Activity: Any pictures in the records below must be left out when you repeat the lines from the line containing "Commercial & General Properties" through the line containing "multi-slotted Picatinny rail" exactly.

BEGIN Records supplied

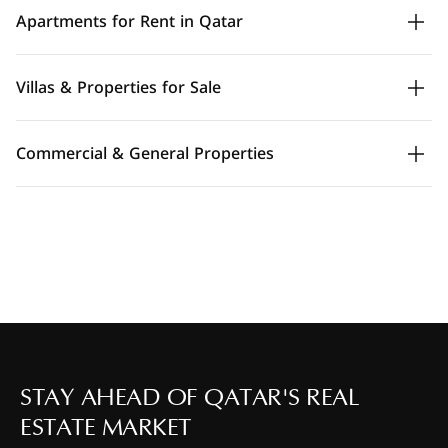
Apartments for Rent in Qatar
Villas & Properties for Sale
Commercial & General Properties
STAY AHEAD OF QATAR'S REAL
ESTATE MARKET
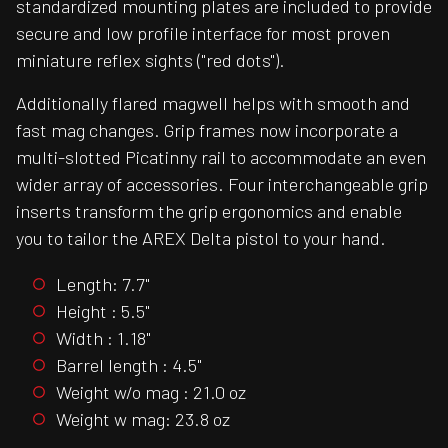
standardized mounting plates are included to provide
secure and low profile interface for most proven
miniature reflex sights ("red dots").
Additionally flared magwell helps with smooth and
fast mag changes. Grip frames now incorporate a
multi-slotted Picatinny rail to accommodate an even
wider array of accessories. Four interchangeable grip
inserts transform the grip ergonomics and enable
you to tailor the AREX Delta pistol to your hand.
Length: 7.7"
Height : 5.5"
Width : 1.18"
Barrel length : 4.5"
Weight w/o mag : 21.0 oz
Weight w mag: 23.8 oz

END Records supplied

Exercise solution:
Commercial & General Properties
STAY AHEAD OF QATAR'S REAL
ESTATE MARKET
standardized mounting plates are included to provide
secure and low profile interface for most proven
miniature reflex sights ("red dots").
Additionally flared magwell helps with smooth and
fast mag changes. Grip frames now incorporate a
multi-slotted Picatinny rail to accommodate an even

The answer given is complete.